Surely their mother was hiding something from them under the clouds of mascara she wore. She never spoke of her family, and the children had never met a single relation. As they grew older their suspicions grew as well. Susanna Owens spoke in riddles and never gave a straight answer. Uncross your knives, she’d insist if there was a quarrel at the table. Butter melting in a dish meant someone nearby was in love, and a bird in the house could take your bad luck out the window. She insisted that her children wear blue for protection and carry packets of lavender in their pockets, though Franny always threw the packets away the minute she was out of her mother’s sight.

They began to wonder if their mother wasn’t a spy. Russia was the enemy, and at Starling students were often made to crouch beneath their desks, hands over their heads, for bomb-safety drills. Spies had no family connections and dubious histories, just as their mother had, and they spoke in double-talk, as she did. They fudged their histories to protect their true backgrounds and intentions, and Susanna never mentioned attending college nor did she discuss where she grew up or reveal anything about her parents, other than claiming they had died young while on a cruise. The Owens children knew only the slimmest facts: Susanna had grown up in Boston and been a model in Paris before settling down with the children’s father, who was an orphan with no family of his own. Their mother was terribly chic at all times, wearing black and gold sunglasses even on cloudy days, and lavish designer clothes from Paris, and she always wore Chanel No. 5 perfume, so that every room she was in was deliciously scented.

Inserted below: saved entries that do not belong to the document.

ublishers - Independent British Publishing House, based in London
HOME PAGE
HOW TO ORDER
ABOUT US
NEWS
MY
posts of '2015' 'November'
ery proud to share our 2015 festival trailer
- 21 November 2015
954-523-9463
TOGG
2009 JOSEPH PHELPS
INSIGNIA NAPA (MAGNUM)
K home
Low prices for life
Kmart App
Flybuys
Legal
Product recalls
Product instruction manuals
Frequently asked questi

“And then you all came along,” Susanna would say cheerfully, when anyone could tell having children had been a trial for her. It was obvious she wasn’t meant for domestic life. She was a terrible cook and seemed puzzled by all household duties. The washing machine caused her endless grief and often overflowed. The stove was on the fritz more often than not, and every culinary dish she attempted came out half-baked. Even macaroni and cheese was an ordeal. A hired woman came in once a week to mop and vacuum, but she was fired after Susanna found her teaching the children to use a Ouija board, which was confiscated and burned in the fireplace.

“You know the rules!” she cried. “Do not call up darkness when you are unprepared for the consequences.” Susanna looked quite mad, stuffing the Ouija board into the flames with a poker.

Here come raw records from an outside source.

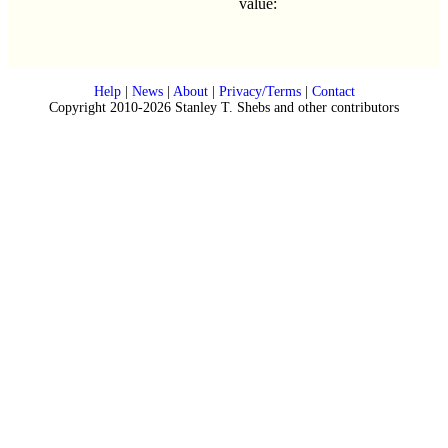
value:
Help
|
News
|
About
|
Privacy/Terms
|
Contact
Copyright 2010-2026 Stanley T. Shebs and other contributors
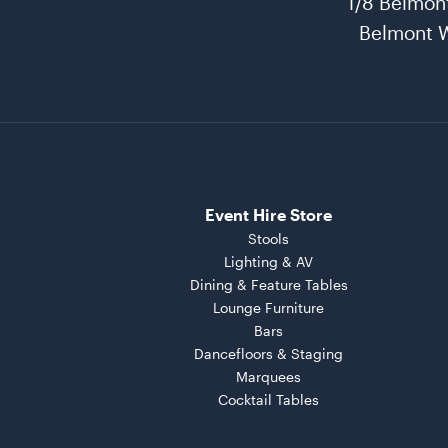
1/8 Belmon
Belmont 
Event Hire Store
Stools
Lighting & AV
Dining & Feature Tables
Lounge Furniture
Bars
Dancefloors & Staging
Marquees
Cocktail Tables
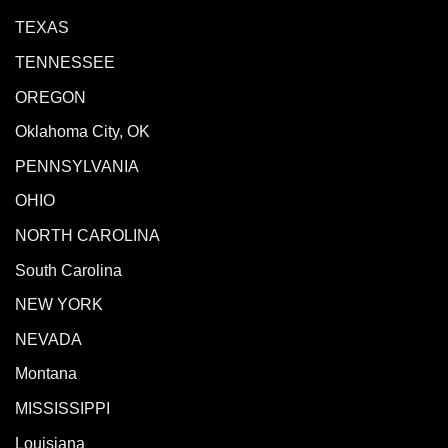
TEXAS
TENNESSEE
OREGON
Oklahoma City, OK
PENNSYLVANIA
OHIO
NORTH CAROLINA
South Carolina
NEW YORK
NEVADA
Montana
MISSISSIPPI
Louisiana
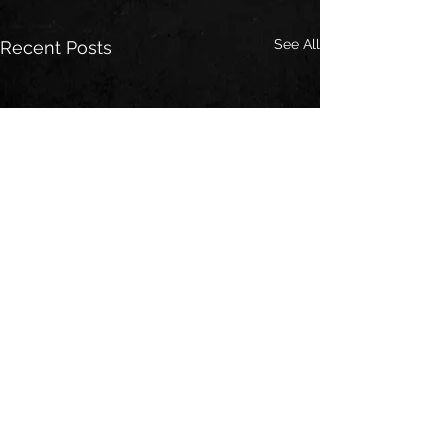
See All
Recent Posts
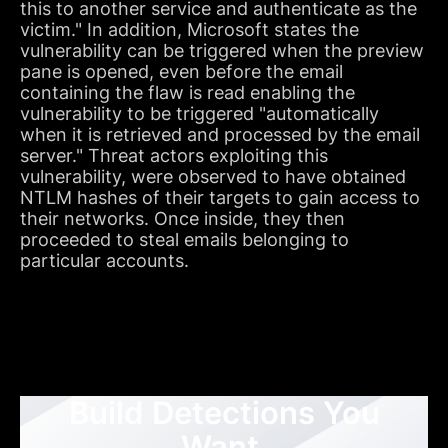
this to another service and authenticate as the
victim." In addition, Microsoft states the
vulnerability can be triggered when the preview
pane is opened, even before the email
containing the flaw is read enabling the
vulnerability to be triggered "automatically
when it is retrieved and processed by the email
server." Threat actors exploiting this
vulnerability, were observed to have obtained
NTLM hashes of their targets to gain access to
their networks. Once inside, they then
proceeded to steal emails belonging to
particular accounts.
Build Detections You
Want,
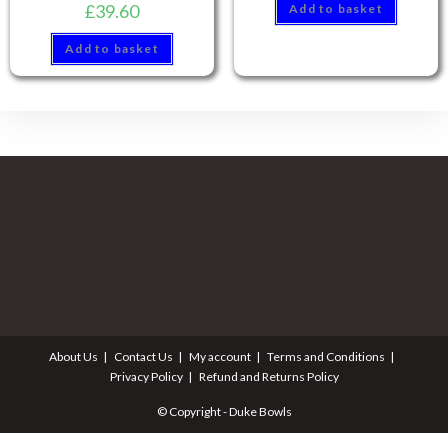
£
39.60
Add to basket
Add to basket
About Us
Contact Us
My account
Terms and Conditions
Privacy Policy
Refund and Returns Policy
© Copyright - Duke Bowls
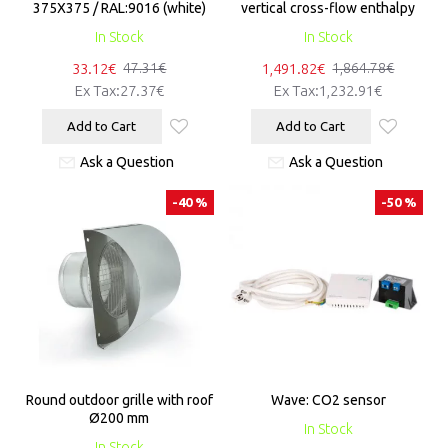
375X375 / RAL:9016 (white)
vertical cross-flow enthalpy
In Stock
In Stock
33.12€
1,491.82€
47.31€
1,864.78€
Ex Tax:27.37€
Ex Tax:1,232.91€
Add to Cart
Add to Cart
Ask a Question
Ask a Question
-40 %
-50 %
Round outdoor grille with roof
Wave: CO2 sensor
Ø200 mm
In Stock
In Stock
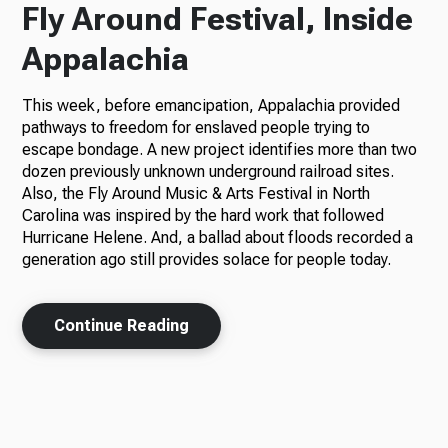
Fly Around Festival, Inside
Appalachia
This week, before emancipation, Appalachia provided
pathways to freedom for enslaved people trying to
escape bondage. A new project identifies more than two
dozen previously unknown underground railroad sites.
Also, the Fly Around Music & Arts Festival in North
Carolina was inspired by the hard work that followed
Hurricane Helene. And, a ballad about floods recorded a
generation ago still provides solace for people today.
Continue Reading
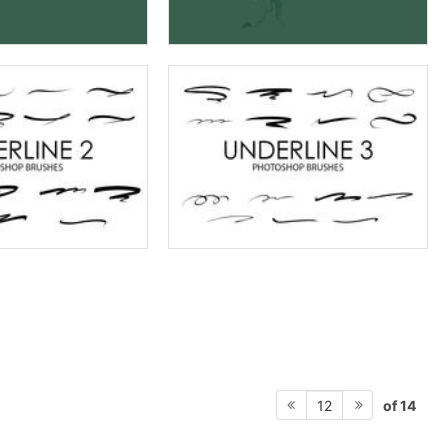
of 14
12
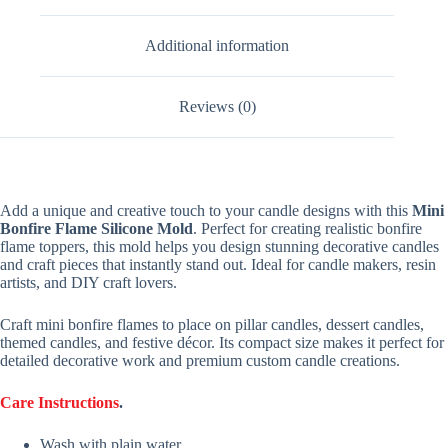
Additional information
Reviews (0)
Add a unique and creative touch to your candle designs with this
Mini
Bonfire Flame Silicone Mold
. Perfect for creating realistic bonfire
flame toppers, this mold helps you design stunning decorative candles
and craft pieces that instantly stand out. Ideal for candle makers, resin
artists, and DIY craft lovers.
Craft mini bonfire flames to place on pillar candles, dessert candles,
themed candles, and festive décor. Its compact size makes it perfect for
detailed decorative work and premium custom candle creations.
Care Instructions
.
Wash with plain water.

Her penchant for the rules only made her children more curious. Why did their mother draw the curtains on May Day, leaving them in the dark? Why did she wear sunglasses on moonlit nights? Why did she panic when they ran out of salt and quickly rush down to buy some at the market? They looked for clues about their heritage, but there were few keepsakes, although one day Franny discovered an old photograph album wrapped in muslim on the top shelf of the hallway closet. There were faded pictures of women in a lush, overgrown garden, a troupe of girls in long skirts grinning at the camera, a black cat on a porch, their mother when she was young, standing in front of Notre-Dame. When Susanna found Franny curled up on the settee in the parlor studying the album, she immediately took it away. “It’s for your own good,” she said tenderly. “All I want for you is a normal life.”

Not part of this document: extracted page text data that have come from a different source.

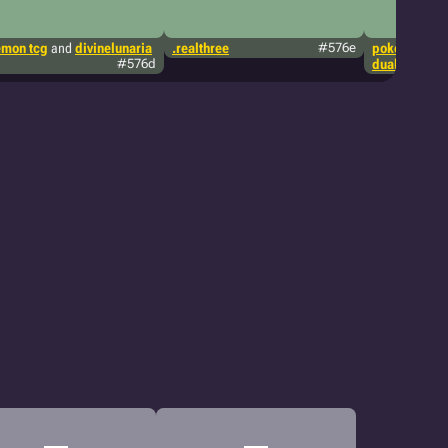
mon tcg
and
divinelunaria
.realthree
#576e
pokémon tcg
#576d
dualblades1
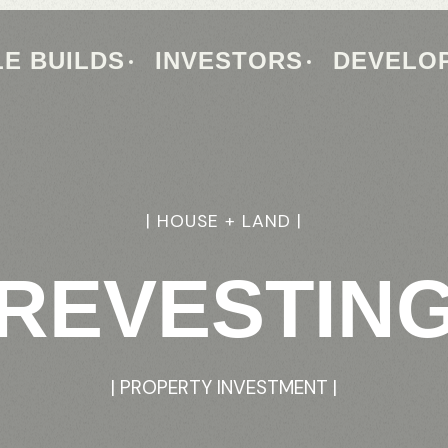
E BUILDS
INVESTORS
DEVELO
|
HOUSE
+
LAND
|
REVESTIN
|
PROPERTY
INVESTMENT
|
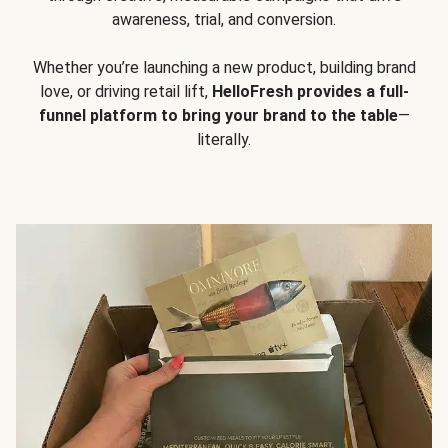
awareness, trial, and conversion.
Whether you’re launching a new product, building brand
love, or driving retail lift,
HelloFresh provides a full-
funnel platform to bring your brand to the table
—
literally.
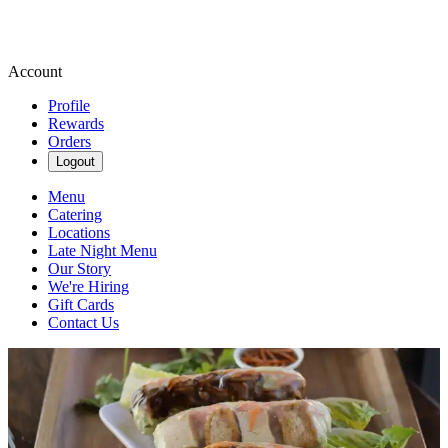
Account
Profile
Rewards
Orders
Logout
Menu
Catering
Locations
Late Night Menu
Our Story
We're Hiring
Gift Cards
Contact Us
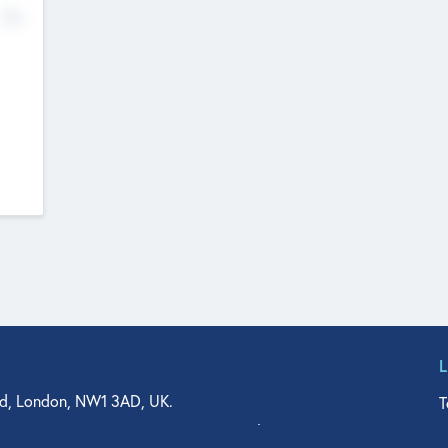
No
d, London, NW1 3AD, UK.
T
agler Drive, Suite 350, West Palm Beach, FL 33401, USA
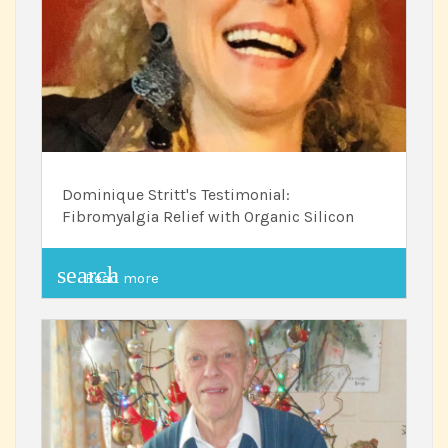
Dominique Stritt's Testimonial:
Fibromyalgia Relief with Organic Silicon
search
Read more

“Mother,” Franny sighed. “What makes you think that’s what I want?”



What is meant to be is bound to happen, whether or not you approve. One June morning, their lives were forever changed. It was 1960, and all at once there was a sense that anything might occur, suddenly and without warning. It had been a great relief when the end of the school year arrived, but life at home was stifling. New York City was a cauldron of pollution and humidity. Just as the temperature climbed into the nineties and the siblings were already bored out of their minds, a letter arrived in the mail. The envelope seemed to pulse, as if it had a beating heart. There was no stamp, yet the U.S. Post Office had seen fit to slip it through the mail slot in their front door.

Susanna took one look and said, “It’s from my aunt Isabelle.”